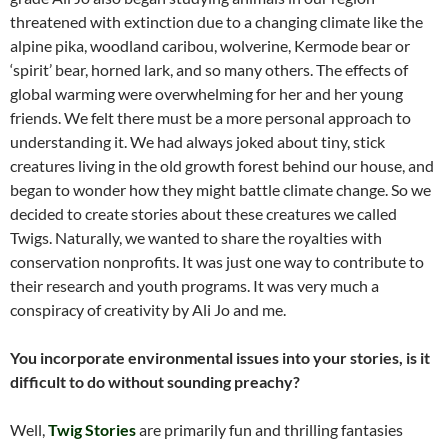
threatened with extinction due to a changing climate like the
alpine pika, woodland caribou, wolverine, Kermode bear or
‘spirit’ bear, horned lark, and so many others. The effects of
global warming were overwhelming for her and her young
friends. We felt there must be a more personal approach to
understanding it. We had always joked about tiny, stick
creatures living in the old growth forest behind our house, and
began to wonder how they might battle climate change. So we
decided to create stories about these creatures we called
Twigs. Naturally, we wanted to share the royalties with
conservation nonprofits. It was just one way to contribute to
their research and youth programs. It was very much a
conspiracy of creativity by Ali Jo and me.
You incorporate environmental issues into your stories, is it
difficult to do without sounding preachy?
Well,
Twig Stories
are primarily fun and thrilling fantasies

--- --- ---

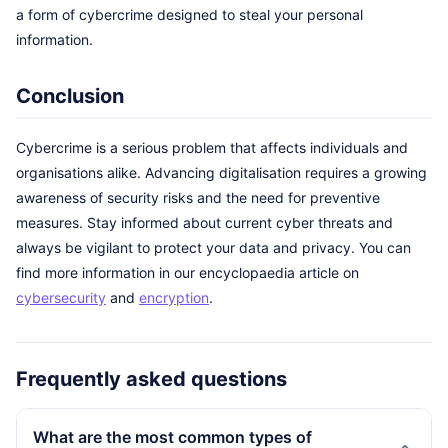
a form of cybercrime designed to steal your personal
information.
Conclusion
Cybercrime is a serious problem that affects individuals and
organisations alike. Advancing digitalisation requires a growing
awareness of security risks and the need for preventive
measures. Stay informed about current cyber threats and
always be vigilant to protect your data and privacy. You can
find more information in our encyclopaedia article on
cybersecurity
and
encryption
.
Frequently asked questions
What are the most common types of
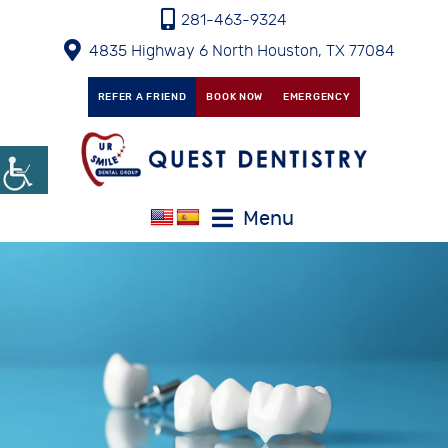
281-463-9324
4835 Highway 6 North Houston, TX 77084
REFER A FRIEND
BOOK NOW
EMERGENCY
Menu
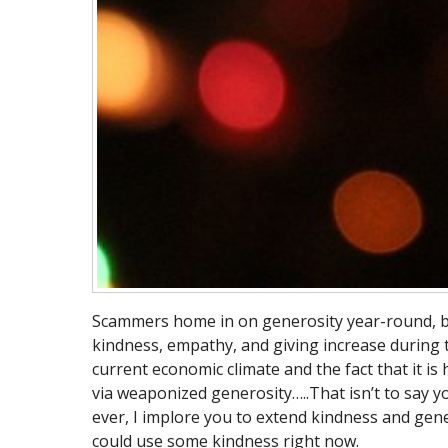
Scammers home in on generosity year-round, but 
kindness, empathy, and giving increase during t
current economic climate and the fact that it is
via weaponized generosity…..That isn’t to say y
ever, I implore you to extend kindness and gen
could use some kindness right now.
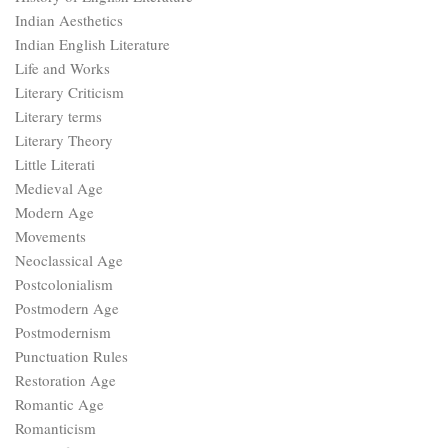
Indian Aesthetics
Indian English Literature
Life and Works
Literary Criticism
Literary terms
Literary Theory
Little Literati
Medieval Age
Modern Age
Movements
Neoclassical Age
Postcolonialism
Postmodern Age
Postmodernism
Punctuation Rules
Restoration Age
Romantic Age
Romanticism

--- --- ---

■ WHAT TO DO ■
Taking the material above, extract exactly and only the lines from the line with "Neoclassical Age" to the line with "Romanticism", inclusive of both.

■ EXERCISE ANSWER ■
Neoclassical Age
Postcolonialism
Postmodern Age
Postmodernism
Punctuation Rules
Restoration Age
Romantic Age
Romanticism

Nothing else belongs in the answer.